Transcribed page contents
--- START ---

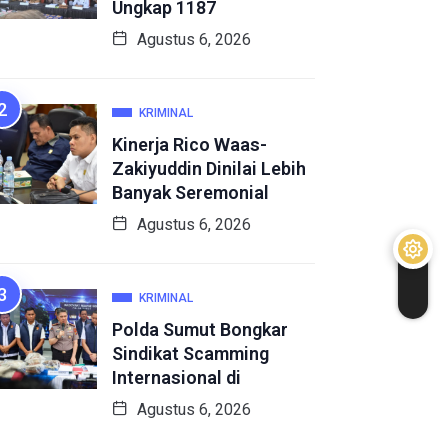
Ungkap 1187
Agustus 6, 2026
KRIMINAL
Kinerja Rico Waas-
Zakiyuddin Dinilai Lebih
Banyak Seremonial
Agustus 6, 2026
KRIMINAL
Polda Sumut Bongkar
Sindikat Scamming
Internasional di
Agustus 6, 2026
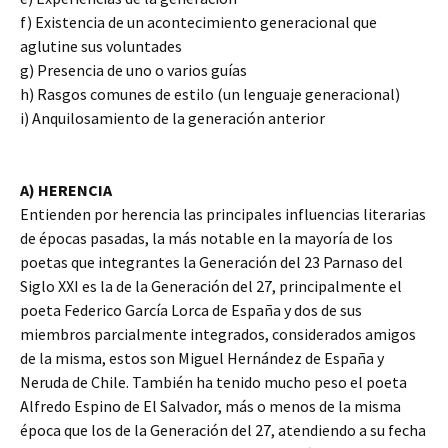
f) Existencia de un acontecimiento generacional que
aglutine sus voluntades
g) Presencia de uno o varios guías
h) Rasgos comunes de estilo (un lenguaje generacional)
i) Anquilosamiento de la generación anterior
A) HERENCIA
Entienden por herencia las principales influencias literarias
de épocas pasadas, la más notable en la mayoría de los
poetas que integrantes la Generación del 23 Parnaso del
Siglo XXI es la de la Generación del 27, principalmente el
poeta Federico García Lorca de España y dos de sus
miembros parcialmente integrados, considerados amigos
de la misma, estos son Miguel Hernández de España y
Neruda de Chile. También ha tenido mucho peso el poeta
Alfredo Espino de El Salvador, más o menos de la misma
época que los de la Generación del 27, atendiendo a su fecha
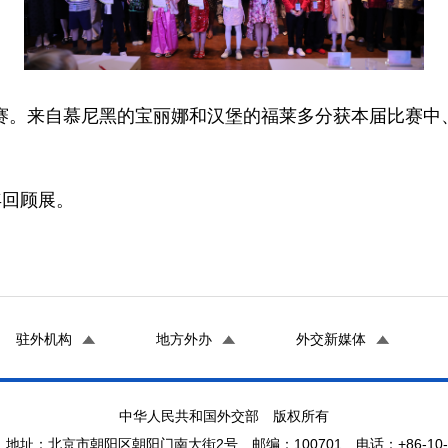
决赛。来自慕尼黑的宝丽娜和汉堡的福莱多分获本届比赛中
年回顾展。
驻外机构
地方外办
外交新媒体
中华人民共和国外交部 版权所有
地址：北京市朝阳区朝阳门南大街2号 邮编：100701 电话：+86-10-65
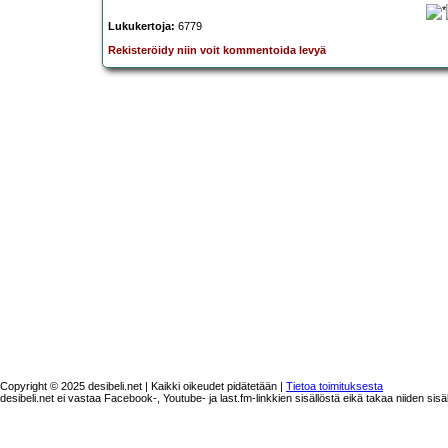
Lukukertoja:
6779
Rekisteröidy niin voit kommentoida levyä
Copyright © 2025 desibeli.net | Kaikki oikeudet pidätetään |
Tietoa toimituksesta
desibeli.net ei vastaa Facebook-, Youtube- ja last.fm-linkkien sisällöstä eikä takaa niiden sisä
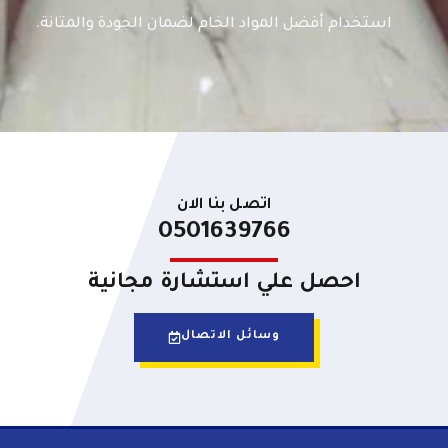
استخدام أفضل المواد الخام لضمان الجودة والمتانة.
اتصل بنا الان
0501639766
احصل علي استشارة مجانية
وسائل الاتصال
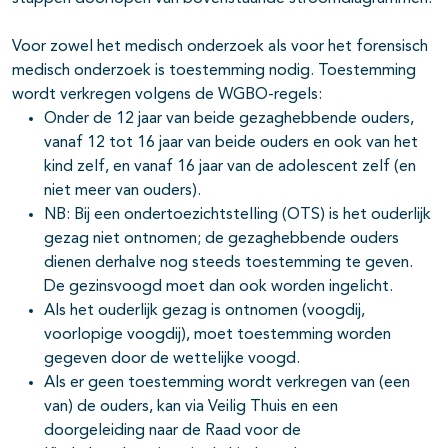
Voor zowel het medisch onderzoek als voor het forensisch
medisch onderzoek is toestemming nodig. Toestemming
wordt verkregen volgens de WGBO-regels:
Onder de 12 jaar van beide gezaghebbende ouders,
vanaf 12 tot 16 jaar van beide ouders en ook van het
kind zelf, en vanaf 16 jaar van de adolescent zelf (en
niet meer van ouders).
NB: Bij een ondertoezichtstelling (OTS) is het ouderlijk
gezag niet ontnomen; de gezaghebbende ouders
dienen derhalve nog steeds toestemming te geven.
De gezinsvoogd moet dan ook worden ingelicht.
Als het ouderlijk gezag is ontnomen (voogdij,
voorlopige voogdij), moet toestemming worden
gegeven door de wettelijke voogd.
Als er geen toestemming wordt verkregen van (een
van) de ouders, kan via Veilig Thuis en een
doorgeleiding naar de Raad voor de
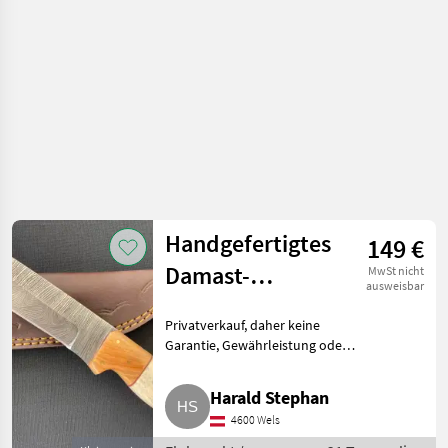
Handgefertigtes
149 €
Damast-
MwSt nicht
ausweisbar
Jagdmesser mit
Privatverkauf, daher keine
Lederscheide,
Garantie, Gewährleistung oder
Unikat
Rücknahme. Flohmarkt
Sonstiges Flohmarkt
Harald Stephan
4600 Wels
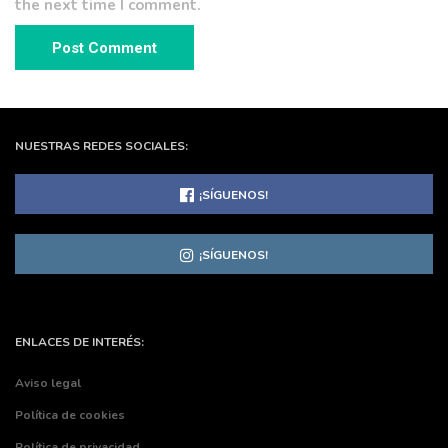
the next time I comment.
NUESTRAS REDES SOCIALES:
¡SÍGUENOS!
¡SÍGUENOS!
ENLACES DE INTERÉS:
Aviso legal
Política de cookies
Política de privacidad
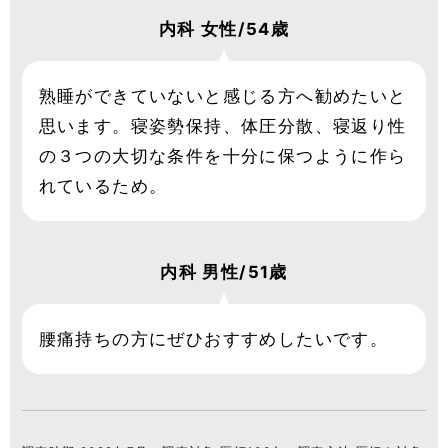
内科
女性/54歳
熟睡ができていないと感じる方へ勧めたいと
思います。寝姿勢保持、体圧分散、寝返り性
の３つの大切な条件を十分に保つように作ら
れているため。
内科
男性/51歳
腰痛持ちの方にぜひおすすめしたいです。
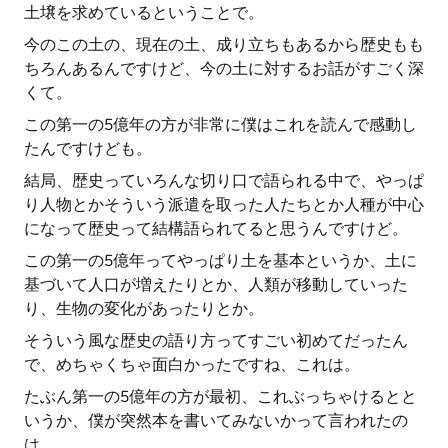
土壌を求めているということで。
今のこの土の、現在の土、成り立ちもあるから歴史もも
ちろんあるんですけど、今の土に対するお話がすごく深
くて。
この第一の5億年の方が非常に僕はこれを読んで感動し
たんですけども。
結局、歴史っていろんな切り口で語られる中で、やっぱ
り人物とかそういう派遣を取った人たちとか人種が中心
になって歴史って結構語られてると思うんですけど。
この第一の5億年ってやっぱり土を基本というか、土に
基づいて人口が増えたりとか、人類が移動していった
り、生物の変化があったりとか。
そういう風な歴史の語り方ってすごい初めてだったん
で、めちゃくちゃ面白かったですね、これは。
たぶん第一の5億年の方が最初、これぶっちゃけるとと
いうか、僕が突然本を書いてみないかって言われたの
は、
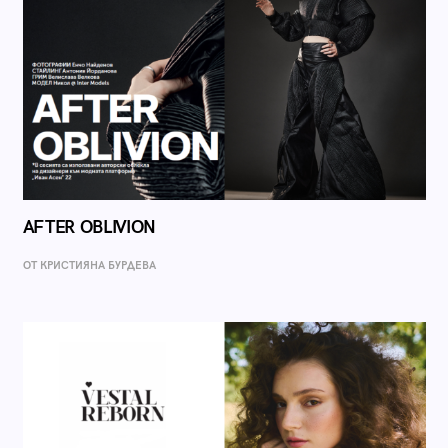
AFTER OBLIVION
ОТ КРИСТИЯНА БУРДЕВА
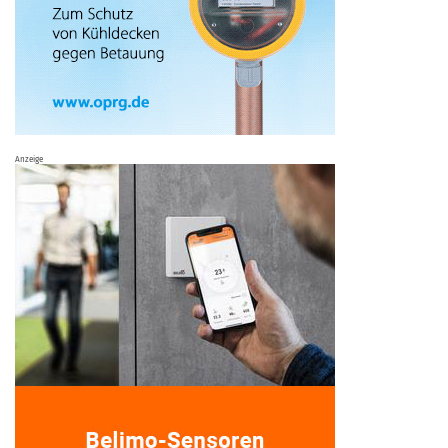
Anzeige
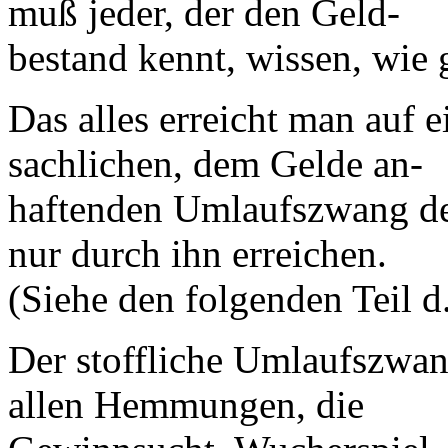
muß jeder, der den Geld-
bestand kennt, wissen, wie 
Das alles erreicht man auf 
sachlichen, dem Gelde an-
haftenden Umlaufszwang des
nur durch ihn erreichen.
(Siehe den folgenden Teil d
Der stoffliche Umlaufszwan
allen Hemmungen, die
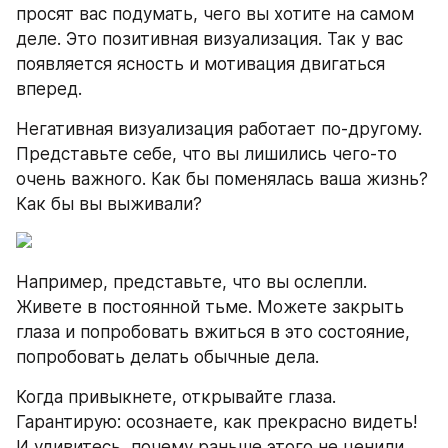
просят вас подумать, чего вы хотите на самом 
деле. Это позитивная визуализация. Так у вас 
появляется ясность и мотивация двигаться 
вперед.
Негативная визуализация работает по-другому. 
Представьте себе, что вы лишились чего-то 
очень важного. Как бы поменялась ваша жизнь? 
Как бы вы выживали?
Например, представьте, что вы ослепли. 
Живете в постоянной тьме. Можете закрыть 
глаза и попробовать вжиться в это состояние, 
попробовать делать обычные дела.
Когда привыкнете, открывайте глаза. 
Гарантирую: осознаете, как прекрасно видеть! 
И удивитесь, почему раньше этого не ценили. 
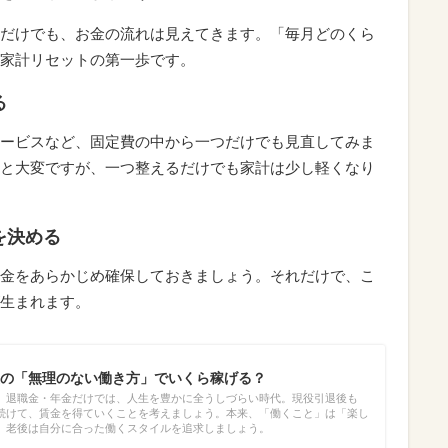
だけでも、お金の流れは見えてきます。「毎月どのくら
家計リセットの第一歩です。
る
ービスなど、固定費の中から一つだけでも見直してみま
と大変ですが、一つ整えるだけでも家計は少し軽くなり
を決める
金をあらかじめ確保しておきましょう。それだけで、こ
生まれます。
の「無理のない働き方」でいくら稼げる？
、退職金・年金だけでは、人生を豊かに全うしづらい時代。現役引退後も
続けて、賃金を得ていくことを考えましょう。本来、「働くこと」は「楽し
。老後は自分に合った働くスタイルを追求しましょう。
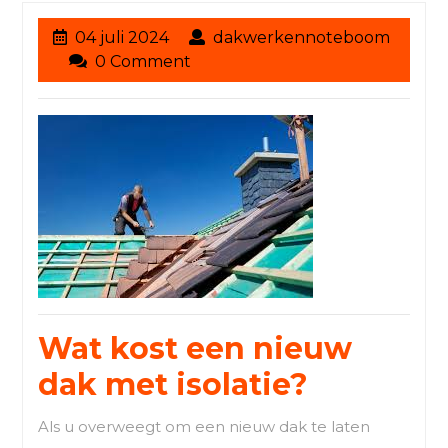
04
04 juli 2024
dakwerkennoteboom
dakwerkennoteboom
juli
0 Comment
2024
Wat kost een nieuw
dak met isolatie?
Als u overweegt om een nieuw dak te laten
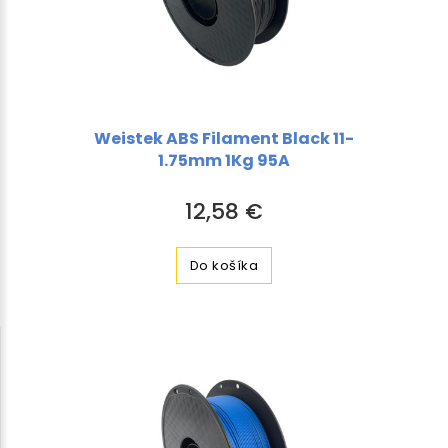
Weistek ABS Filament Black 11-
1.75mm 1Kg 95A
12,58 €
Do košíka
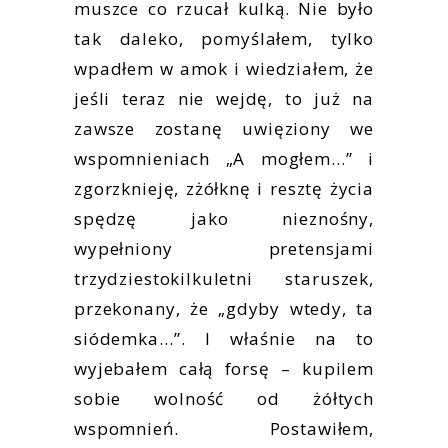
muszce co rzucał kulką. Nie było
tak daleko, pomyślałem, tylko
wpadłem w amok i wiedziałem, że
jeśli teraz nie wejdę, to już na
zawsze zostanę uwięziony we
wspomnieniach „A mogłem…” i
zgorzknieję, zżółknę i resztę życia
spędzę jako nieznośny,
wypełniony pretensjami
trzydziestokilkuletni staruszek,
przekonany, że „gdyby wtedy, ta
siódemka…”. I właśnie na to
wyjebałem całą forsę – kupilem
sobie wolność od żółtych
wspomnień. Postawiłem,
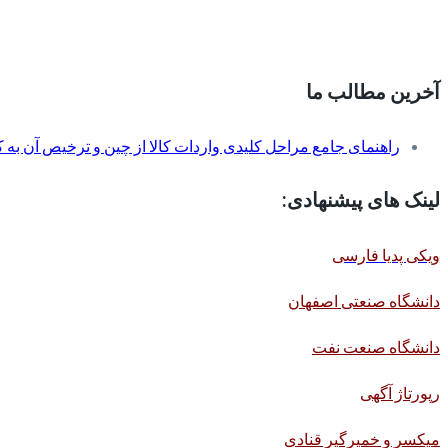
آخرین مطالب ما
راهنمای جامع مراحل کلیدی واردات کالا از چین و ترخیص آن به کم
لینک های پیشنهادی:
ویکی پدیا فارسی
دانشگاه صنعتی اصفهان
دانشگاه صنعت نفت
رپورتاژ آگهی
میکسر و خمیرگیر قنادی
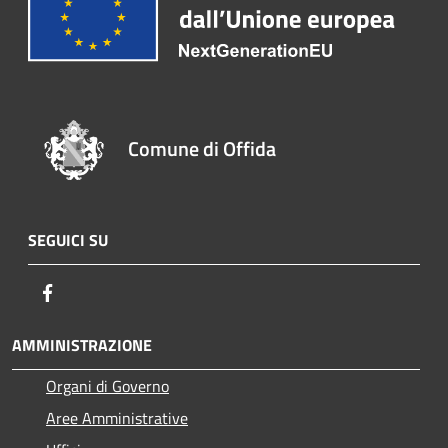
Comune di Offida
SEGUICI SU
Facebook
AMMINISTRAZIONE
Organi di Governo
Aree Amministrative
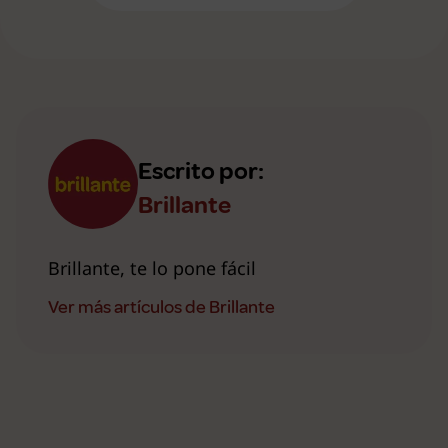
Escrito por:
Brillante
Brillante, te lo pone fácil
Ver más artículos de Brillante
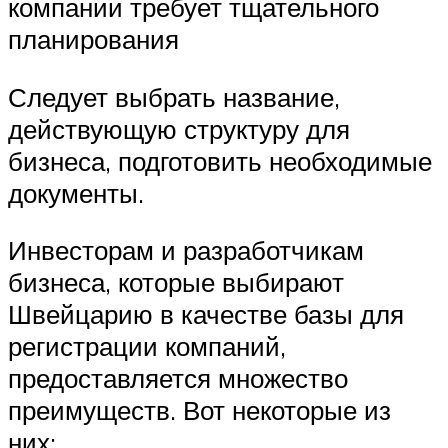
компании требует тщательного
планирования
Следует выбрать название,
действующую структуру для
бизнеса, подготовить необходимые
документы.
Инвесторам и разработчикам
бизнеса, которые выбирают
Швейцарию в качестве базы для
регистрации компаний,
предоставляется множество
преимуществ. Вот некоторые из
них:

--- END ---

→ Goal of the exercise
All of the entries above should be copied exactly, except for the pictures.

→ Response area
Ungkap 1187
Agustus 6, 2026
KRIMINAL
Kinerja Rico Waas-
Zakiyuddin Dinilai Lebih
Banyak Seremonial
Agustus 6, 2026
KRIMINAL
Polda Sumut Bongkar
Sindikat Scamming
Internasional di
Agustus 6, 2026
f) Existencia de un acontecimiento generacional que
aglutine sus voluntades
g) Presencia de uno o varios guías
h) Rasgos comunes de estilo (un lenguaje generacional)
i) Anquilosamiento de la generación anterior
A) HERENCIA
Entienden por herencia las principales influencias literarias
de épocas pasadas, la más notable en la mayoría de los
poetas que integrantes la Generación del 23 Parnaso del
Siglo XXI es la de la Generación del 27, principalmente el
poeta Federico García Lorca de España y dos de sus
miembros parcialmente integrados, considerados amigos
de la misma, estos son Miguel Hernández de España y
Neruda de Chile. También ha tenido mucho peso el poeta
Alfredo Espino de El Salvador, más o menos de la misma
época que los de la Generación del 27, atendiendo a su fecha
决赛。来自慕尼黑的宝丽娜和汉堡的福莱多分获本届比赛中
年回顾展。
驻外机构
地方外办
外交新媒体
中华人民共和国外交部 版权所有
地址：北京市朝阳区朝阳门南大街2号 邮编：100701 电话：+86-10-65
Lukukertoja:
6779
Rekisteröidy niin voit kommentoida levyä
Copyright © 2025 desibeli.net | Kaikki oikeudet pidätetään |
Tietoa toimituksesta
desibeli.net ei vastaa Facebook-, Youtube- ja last.fm-linkkien sisällöstä eikä takaa niiden sisä
استخدام أفضل المواد الخام لضمان الجودة والمتانة.
اتصل بنا الان
0501639766
احصل علي استشارة مجانية
وسائل الاتصال
Voor zowel het medisch onderzoek als voor het forensisch
medisch onderzoek is toestemming nodig. Toestemming
wordt verkregen volgens de WGBO-regels:
Onder de 12 jaar van beide gezaghebbende ouders,
vanaf 12 tot 16 jaar van beide ouders en ook van het
kind zelf, en vanaf 16 jaar van de adolescent zelf (en
niet meer van ouders).
NB: Bij een ondertoezichtstelling (OTS) is het ouderlijk
gezag niet ontnomen; de gezaghebbende ouders
dienen derhalve nog steeds toestemming te geven.
De gezinsvoogd moet dan ook worden ingelicht.
Als het ouderlijk gezag is ontnomen (voogdij,
voorlopige voogdij), moet toestemming worden
gegeven door de wettelijke voogd.
Als er geen toestemming wordt verkregen van (een
van) de ouders, kan via Veilig Thuis en een
doorgeleiding naar de Raad voor de
Handgefertigtes
149 €
Damast-
MwSt nicht
ausweisbar
Jagdmesser mit
Privatverkauf, daher keine
Lederscheide,
Garantie, Gewährleistung oder
Unikat
Rücknahme. Flohmarkt
Sonstiges Flohmarkt
Harald Stephan
4600 Wels
the next time I comment.
NUESTRAS REDES SOCIALES:
¡SÍGUENOS!
¡SÍGUENOS!
ENLACES DE INTERÉS:
Aviso legal
Política de cookies
Política de privacidad
内科
女性/54歳
熟睡ができていないと感じる方へ勧めたいと
思います。寝姿勢保持、体圧分散、寝返り性
の３つの大切な条件を十分に保つように作ら
れているため。
内科
男性/51歳
腰痛持ちの方にぜひおすすめしたいです。
土壌を求めているということで。
今のこの土の、現在の土、成り立ちもあるから歴史もも
ちろんあるんですけど、今の土に対するお話がすごく深
くて。
この第一の5億年の方が非常に僕はこれを読んで感動し
たんですけども。
結局、歴史っていろんな切り口で語られる中で、やっぱ
り人物とかそういう派遣を取った人たちとか人種が中心
になって歴史って結構語られてると思うんですけど。
この第一の5億年ってやっぱり土を基本というか、土に
基づいて人口が増えたりとか、人類が移動していった
り、生物の変化があったりとか。
そういう風な歴史の語り方ってすごい初めてだったん
で、めちゃくちゃ面白かったですね、これは。
たぶん第一の5億年の方が最初、これぶっちゃけるとと
いうか、僕が突然本を書いてみないかって言われたの
は、
AFTER OBLIVION
ОТ КРИСТИЯНА БУРДЕВА
Anzeige
muß jeder, der den Geld-
bestand kennt, wissen, wie 
Das alles erreicht man auf 
sachlichen, dem Gelde an-
haftenden Umlaufszwang des
nur durch ihn erreichen.
(Siehe den folgenden Teil d
Der stoffliche Umlaufszwan
allen Hemmungen, die
просят вас подумать, чего вы хотите на самом 
деле. Это позитивная визуализация. Так у вас 
появляется ясность и мотивация двигаться 
вперед.
Негативная визуализация работает по-другому. 
Представьте себе, что вы лишились чего-то 
очень важного. Как бы поменялась ваша жизнь? 
Как бы вы выживали?
Например, представьте, что вы ослепли. 
Живете в постоянной тьме. Можете закрыть 
глаза и попробовать вжиться в это состояние, 
попробовать делать обычные дела.
Когда привыкнете, открывайте глаза. 
Гарантирую: осознаете, как прекрасно видеть! 
И удивитесь, почему раньше этого не ценили. 
だけでも、お金の流れは見えてきます。「毎月どのくら
家計リセットの第一歩です。
る
ービスなど、固定費の中から一つだけでも見直してみま
と大変ですが、一つ整えるだけでも家計は少し軽くなり
を決める
金をあらかじめ確保しておきましょう。それだけで、こ
生まれます。
の「無理のない働き方」でいくら稼げる？
、退職金・年金だけでは、人生を豊かに全うしづらい時代。現役引退後も
続けて、賃金を得ていくことを考えましょう。本来、「働くこと」は「楽し
。老後は自分に合った働くスタイルを追求しましょう。
04
04 juli 2024
dakwerkennoteboom
dakwerkennoteboom
juli
0 Comment
2024
Wat kost een nieuw
dak met isolatie?
Als u overweegt om een nieuw dak te laten
Weistek ABS Filament Black 11-
1.75mm 1Kg 95A
12,58 €
Do košíka
muszce co rzucał kulką. Nie było
tak daleko, pomyślałem, tylko
wpadłem w amok i wiedziałem, że
jeśli teraz nie wejdę, to już na
zawsze zostanę uwięziony we
wspomnieniach „A mogłem…” i
zgorzknieję, zżółknę i resztę życia
spędzę jako nieznośny,
wypełniony pretensjami
trzydziestokilkuletni staruszek,
przekonany, że „gdyby wtedy, ta
siódemka…”. I właśnie na to
wyjebałem całą forsę – kupilem
sobie wolność od żółtych
wspomnień. Postawiłem,
آخرین مطالب ما
راهنمای جامع مراحل کلیدی واردات کالا از چین و ترخیص آن به کم
لینک های پیشنهادی:
ویکی پدیا فارسی
دانشگاه صنعتی اصفهان
دانشگاه صنعت نفت
رپورتاژ آگهی
میکسر و خمیرگیر قنادی
Comune di Offida
SEGUICI SU
Facebook
AMMINISTRAZIONE
Organi di Governo
Aree Amministrative
Escrito por:
Brillante
Brillante, te lo pone fácil
Ver más artículos de Brillante
компании требует тщательного
планирования
Следует выбрать название,
действующую структуру для
бизнеса, подготовить необходимые
документы.
Инвесторам и разработчикам
бизнеса, которые выбирают
Швейцарию в качестве базы для
регистрации компаний,
предоставляется множество
преимуществ. Вот некоторые из
них:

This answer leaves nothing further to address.